Esther took her hands away from her ears. “Isn’t it exciting?”

Garrod nodded, keeping his eyes on the Aurora. The lustrous titanium shape crept away into the distance—ungainly on its elongated undercarriage, like a wounded moth—and flashed sunlight as it turned its prow into the wind. With surprisingly little delay it rolled along the runway, gathered speed and reared into the air. Dust storms raced along the ground behind the Aurora as it cleaned itself for true flight, drawing in its appendages and flaps, and banked away to the south.

“It’s beautiful, Al.” Esther caught his arm. “I’m glad you brought me.”

Garrod’s throat closed with pride. Behind him a loudspeaker made a coughing sound and a male voice began to intone a nontechnical description of the Aurora. It spoke impassively while the aircraft itself faded out of sight in the pulsing blueness, and concluded by saying that, while the Aurora was not yet cleared to carry passengers, UAC would try to give its guests an impression of what the aircraft was like to fly by hooking up the public address system to the communications link.

“Hello, ladies and gentlemen.” Renfrew’s voice came in on cue. “The Aurora is approximately ten miles south of your position, and we are flying at a height of four thousand feet. I am putting the aircraft into a left-hand turn and will be over the airfield again in slightly less than three minutes. The Aurora handles like a dream and…” Renfrew’s professionally sleepy voice faded out for a moment, then returned with a note of puzzlement.

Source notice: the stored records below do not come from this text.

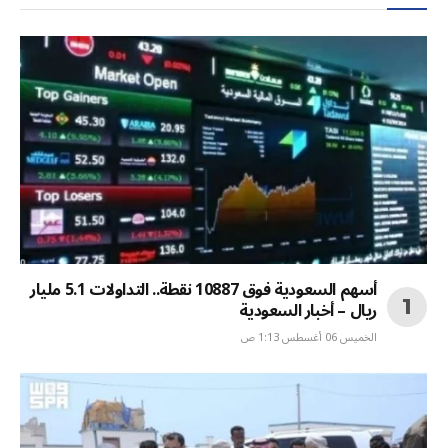
أسهم السعودية فوق 10887 نقطة.. التداولات 5.1 مليار
ريال – أخبار السعودية
الخميس 06 أغسطس 1:13 ص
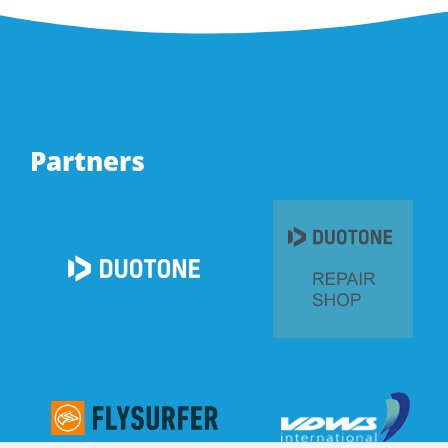
Partners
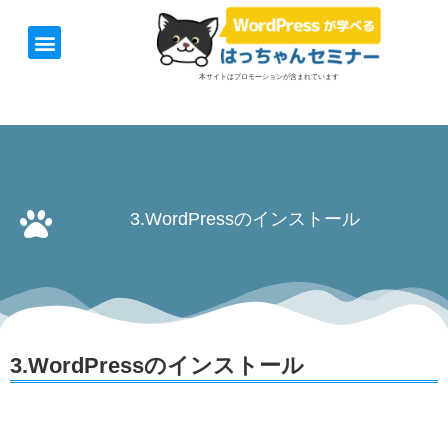
ホーム
お知らせ
1日速習セミナー
オンライン講座
開催日＆料金
お役立ち情報
本サイトはプロモーションが含まれています
3.WordPressのインストール
3.WordPressのインストール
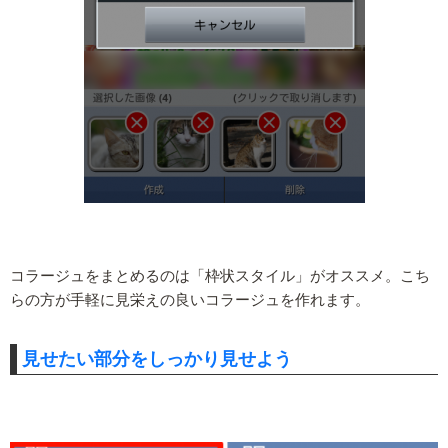
コラージュをまとめるのは「枠状スタイル」がオススメ。こち
らの方が手軽に見栄えの良いコラージュを作れます。
見せたい部分をしっかり見せよう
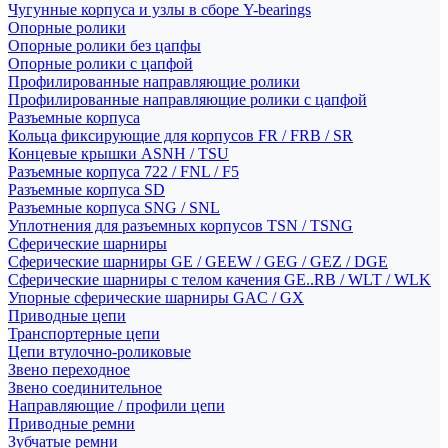
Чугунные корпуса и узлы в сборе Y-bearings
Опорные ролики
Опорные ролики без цапфы
Опорные ролики с цапфой
Профилированные направляющие ролики
Профилированные направляющие ролики с цапфой
Разъемные корпуса
Кольца фиксирующие для корпусов FR / FRB / SR
Концевые крышки ASNH / TSU
Разъемные корпуса 722 / FNL / F5
Разъемные корпуса SD
Разъемные корпуса SNG / SNL
Уплотнения для разъемных корпусов TSN / TSNG
Сферические шарниры
Сферические шарниры GE / GEEW / GEG / GEZ / DGE
Сферические шарниры с телом качения GE..RB / WLT / WLK
Упорные сферические шарниры GAC / GX
Приводные цепи
Транспортерные цепи
Цепи втулочно-роликовые
Звено переходное
Звено соединительное
Направляющие / профили цепи
Приводные ремни
Зубчатые ремни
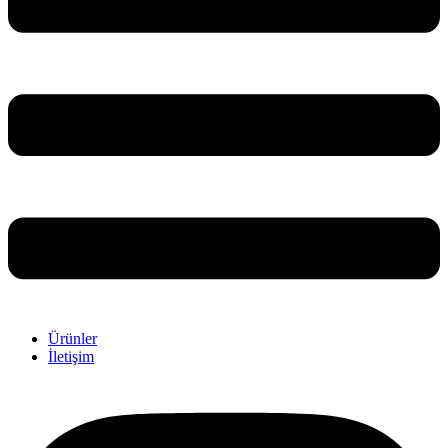
Ürünler
İletişim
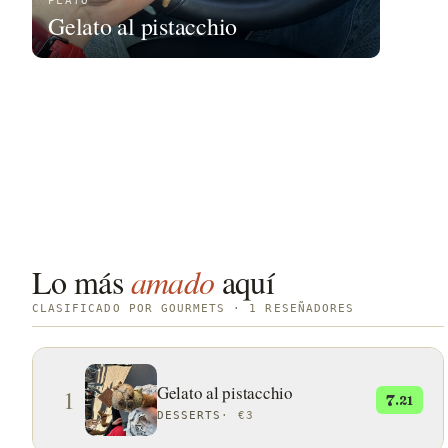
PLATO
Gelato al pistacchio
Lo más
amado
aquí
CLASIFICADO POR GOURMETS · 1 RESEÑADORES
Gelato al pistacchio
1
7
.21
DESSERTS
·
€3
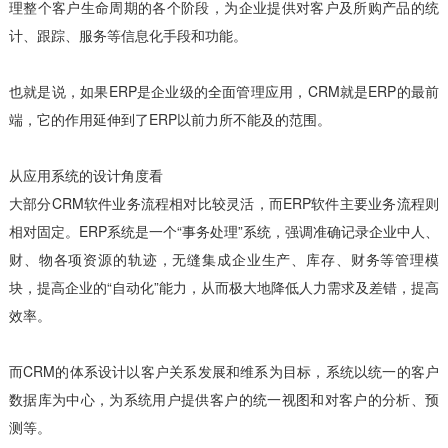
理整个客户生命周期的各个阶段，为企业提供对客户及所购产品的统
计、跟踪、服务等信息化手段和功能。
也就是说，如果ERP是企业级的全面管理应用，CRM就是ERP的最前
端，它的作用延伸到了ERP以前力所不能及的范围。
从应用系统的设计角度看
大部分CRM软件业务流程相对比较灵活，而ERP软件主要业务流程则
相对固定。ERP系统是一个“事务处理”系统，强调准确记录企业中人、
财、物各项资源的轨迹，无缝集成企业生产、库存、财务等管理模
块，提高企业的“自动化”能力，从而极大地降低人力需求及差错，提高
效率。
而CRM的体系设计以客户关系发展和维系为目标，系统以统一的客户
数据库为中心，为系统用户提供客户的统一视图和对客户的分析、预
测等。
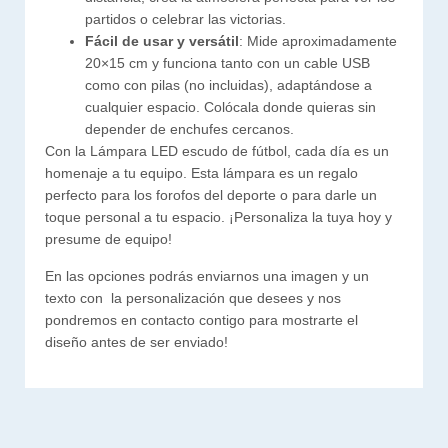
partidos o celebrar las victorias.
Fácil de usar y versátil
: Mide aproximadamente
20×15 cm y funciona tanto con un cable USB
como con pilas (no incluidas), adaptándose a
cualquier espacio. Colócala donde quieras sin
depender de enchufes cercanos.
Con la Lámpara LED escudo de fútbol, cada día es un
homenaje a tu equipo. Esta lámpara es un regalo
perfecto para los forofos del deporte o para darle un
toque personal a tu espacio. ¡Personaliza la tuya hoy y
presume de equipo!
En las opciones podrás enviarnos una imagen y un
texto con la personalización que desees y nos
pondremos en contacto contigo para mostrarte el
diseño antes de ser enviado!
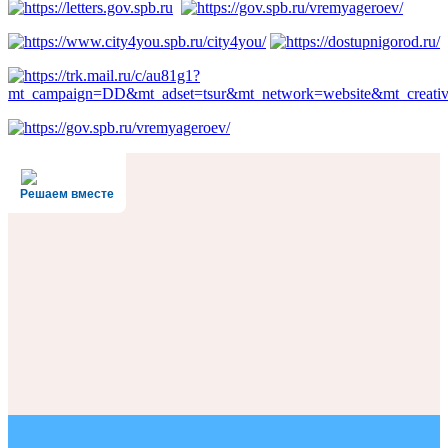
Решаем вместе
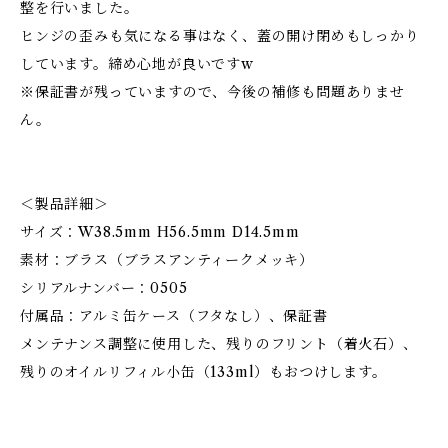
整を行いました。
ヒンジの歪みも気になる事はなく、蓋の開け閉めもしっかり
しています。締め心地が良いですw
※保証書が残っていますので、今後の補修も問題ありませ
ん。
＜製品詳細＞
サイズ：W38.5mm H56.5mm D14.5mm
素材：ブラス（ブラスアンティークメッキ）
シリアルナンバー：0505
付属品：アルミ缶ケース（フタなし）、保証書
メンテナンス調整に使用した、残りのフリント（着火石）、
残りのオイルリフィル小缶（133ml）もおつけします。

“She seems just a little slow in responding to control demands this morning, but that’s probably due to the combination of low speed and hot, thin air. As I was saying…”

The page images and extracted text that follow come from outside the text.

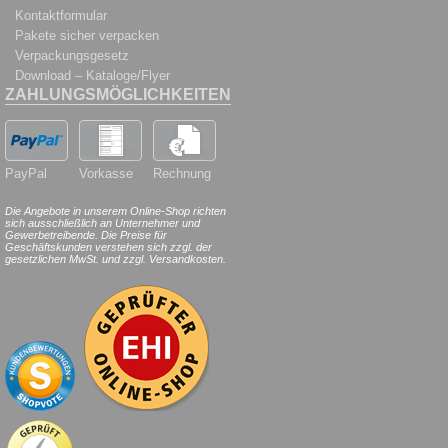
Kontaktformular
Pakete sicher verpacken
Verpackungsgesetz
Download – Kataloge/Flyer
ZAHLUNGSMÖGLICHKEITEN
PayPal
Vorkasse
Rechnung
Die Angebote in unserem Online-Shop richten
sich ausschließlich an Unternehmer und
Gewerbetreibende. Die Preise für
Geschäftskunden verstehen sich zzgl. der
gesetzlichen MwSt. und zzgl. Versandkosten.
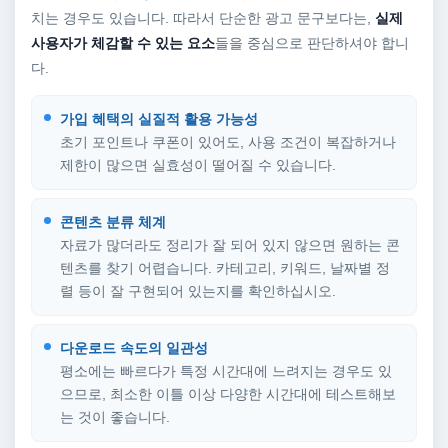
치는 경우도 있습니다. 따라서 단순한 광고 문구보다는,
실제
사용자가 체감할 수 있는 요소
들을 중심으로 판단하셔야 합니
다.
가입 혜택의 실질적 활용 가능성
초기 포인트나 쿠폰이 있어도, 사용 조건이 복잡하거나
제한이 많으면 실효성이 떨어질 수 있습니다.
콘텐츠 분류 체계
자료가 많더라도 정리가 잘 되어 있지 않으면 원하는 콘
텐츠를 찾기 어렵습니다. 카테고리, 키워드, 날짜별 정
렬 등이 잘 구현되어 있는지를 확인하십시오.
다운로드 속도의 일관성
평소에는 빠르다가 특정 시간대에 느려지는 경우도 있
으므로, 최소한 이틀 이상 다양한 시간대에 테스트해보
는 것이 좋습니다.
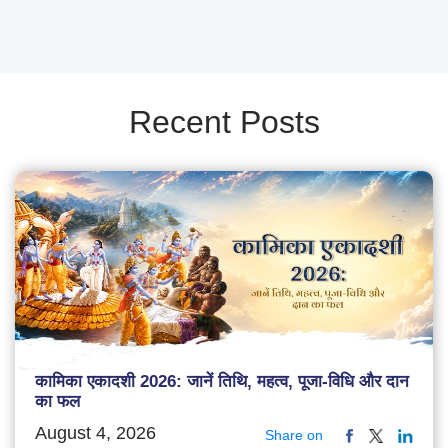
Recent Posts
कामिका एकादशी 2026: जानें तिथि, महत्व, पूजा-विधि और दान
का फल
August 4, 2026
Share on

Vernon Maguire’s aggrieved voice suddenly filled the marquee. “That’s a test pilot for you. We put him on the air to do a sales pitch for the Aurora and all he does is try to find fault with the Goddam flying controls.” He burst out laughing and most of the men near him joined in. Garrod stared into the southern sky until he saw the Aurora shining like a star, a planet, a small moon which resolved itself into a silver dart. It passed slightly to the east of the airfield at about a thousand feet, flying at low speed, with its nose held high.

“I am about to make another left-hand turn, then will do a low-speed pass along the main runway to demonstrate the Aurora’s excellent handling qualities in this section of the flight envelope.” Renfrew’s voice now sounded perfectly normal and unstressed, and Garrod’s sense of unease faded. He looked down at Esther and saw she had taken out a compact and was powdering her nose.

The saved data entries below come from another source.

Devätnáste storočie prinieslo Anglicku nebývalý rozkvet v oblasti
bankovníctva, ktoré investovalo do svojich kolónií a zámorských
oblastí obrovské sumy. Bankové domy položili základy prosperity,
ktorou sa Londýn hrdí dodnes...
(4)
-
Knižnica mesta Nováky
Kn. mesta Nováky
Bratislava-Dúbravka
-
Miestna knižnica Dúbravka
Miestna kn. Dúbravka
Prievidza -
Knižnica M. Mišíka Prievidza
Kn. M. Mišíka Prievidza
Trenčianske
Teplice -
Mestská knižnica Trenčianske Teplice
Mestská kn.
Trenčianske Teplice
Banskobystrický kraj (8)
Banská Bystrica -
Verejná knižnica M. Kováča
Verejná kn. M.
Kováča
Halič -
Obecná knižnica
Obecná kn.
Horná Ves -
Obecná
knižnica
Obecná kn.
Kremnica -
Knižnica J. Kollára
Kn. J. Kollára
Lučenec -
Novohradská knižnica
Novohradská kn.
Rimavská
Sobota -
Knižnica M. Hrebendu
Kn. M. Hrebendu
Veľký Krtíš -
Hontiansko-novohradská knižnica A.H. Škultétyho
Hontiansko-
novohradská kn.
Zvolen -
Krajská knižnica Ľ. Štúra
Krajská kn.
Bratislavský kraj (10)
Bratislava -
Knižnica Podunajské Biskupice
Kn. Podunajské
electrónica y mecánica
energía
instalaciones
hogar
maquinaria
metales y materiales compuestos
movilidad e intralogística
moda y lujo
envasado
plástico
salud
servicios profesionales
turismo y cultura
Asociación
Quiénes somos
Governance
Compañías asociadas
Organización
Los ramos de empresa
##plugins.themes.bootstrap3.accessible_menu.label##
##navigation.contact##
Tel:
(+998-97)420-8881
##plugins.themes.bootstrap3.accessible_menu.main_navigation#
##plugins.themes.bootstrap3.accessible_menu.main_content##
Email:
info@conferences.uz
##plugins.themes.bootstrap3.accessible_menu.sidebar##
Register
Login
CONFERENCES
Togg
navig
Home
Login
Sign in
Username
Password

She noticed his glance and made a face at him. “A girl’s got to…”

Renfrew’s voice came from the loudspeaker, all sleepiness gone. “There’s that sluggishness again. I don’t like it, Joe. I’m coming in on…” There was a loud click as the hook-up to the public address system was broken. Garrod shut his eyes and saw the red Stiletto sports car speeding closer and closer.

“Don’t run away with the idea that this is any kind of emergency,” Maguire said reassuringly. “Wayne Renfrew is the best test pilot in the country, and he got there by being cautious and safe. If you want to see a perfect landing—just watch this.”